Semen persicae is the dried mature seeds of Prunus persica (L.) Batsch and P. davidiana (Carr.) Franch and is commonly used in traditional Chinese medicine (TCM) formulations because of its variety of biological effects. The present study aimed to evaluate the antioxidant activity and toxicity profiles of semen persicae extract (SPE) after determining the amygdalin content (4.95%) using HPLC. Regarding the in vitro antioxidant activity, SPE with 2 mg/mL concentration scavenged 1,1-diphenyl-2-picrylhydrazyl (DPPH), hydroxyl, and ABTS free radicals with rates of 51.78%, 55.47%, and 57.16%, respectively. The same concentration of SPE chelated 30.76% Fe2+. The in vitro cytotoxicity study revealed that SPE induced 92.45% cell viabilities of HEPG2 even at 2000 µg/mL. In the acute toxicity study, oral administration of SPE did not provoke mortality or any toxic signs at doses up to 2000 mg/kg bw.

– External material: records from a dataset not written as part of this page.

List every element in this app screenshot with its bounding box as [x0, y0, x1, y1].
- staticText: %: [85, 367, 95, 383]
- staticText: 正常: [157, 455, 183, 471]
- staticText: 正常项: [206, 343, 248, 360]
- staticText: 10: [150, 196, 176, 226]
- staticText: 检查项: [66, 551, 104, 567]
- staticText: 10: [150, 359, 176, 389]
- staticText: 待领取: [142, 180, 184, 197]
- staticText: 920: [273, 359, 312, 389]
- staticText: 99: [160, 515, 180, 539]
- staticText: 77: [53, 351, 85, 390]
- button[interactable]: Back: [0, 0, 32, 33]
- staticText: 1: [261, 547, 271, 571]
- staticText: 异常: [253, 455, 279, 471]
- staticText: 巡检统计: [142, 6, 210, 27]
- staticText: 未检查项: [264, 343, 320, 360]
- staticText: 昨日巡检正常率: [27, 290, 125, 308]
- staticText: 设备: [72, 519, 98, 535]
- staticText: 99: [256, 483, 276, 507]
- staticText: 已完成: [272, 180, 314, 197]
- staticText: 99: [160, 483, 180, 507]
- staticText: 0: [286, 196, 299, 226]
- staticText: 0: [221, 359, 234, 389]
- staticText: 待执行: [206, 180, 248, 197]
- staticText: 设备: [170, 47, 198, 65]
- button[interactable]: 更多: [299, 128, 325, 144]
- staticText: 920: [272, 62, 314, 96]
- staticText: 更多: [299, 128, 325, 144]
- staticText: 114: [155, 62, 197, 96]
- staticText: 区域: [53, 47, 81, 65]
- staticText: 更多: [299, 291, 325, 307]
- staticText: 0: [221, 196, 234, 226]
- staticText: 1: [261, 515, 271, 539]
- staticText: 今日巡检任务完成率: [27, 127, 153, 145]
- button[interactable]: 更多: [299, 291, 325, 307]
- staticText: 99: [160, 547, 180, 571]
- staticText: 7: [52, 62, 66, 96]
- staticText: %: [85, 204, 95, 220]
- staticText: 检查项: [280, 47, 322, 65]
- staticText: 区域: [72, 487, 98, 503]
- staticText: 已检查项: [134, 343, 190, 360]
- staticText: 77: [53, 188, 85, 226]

Repeated oral administration for 28 days at doses of 100, 300, and 600 mg/kg per day in rats did not show any toxicity signs or gross pathological abnormalities. The results of the present research provide basic reference data for SPE with a moderate effect on antioxidant activity and low toxicity for future screening of biological and pharmacological properties.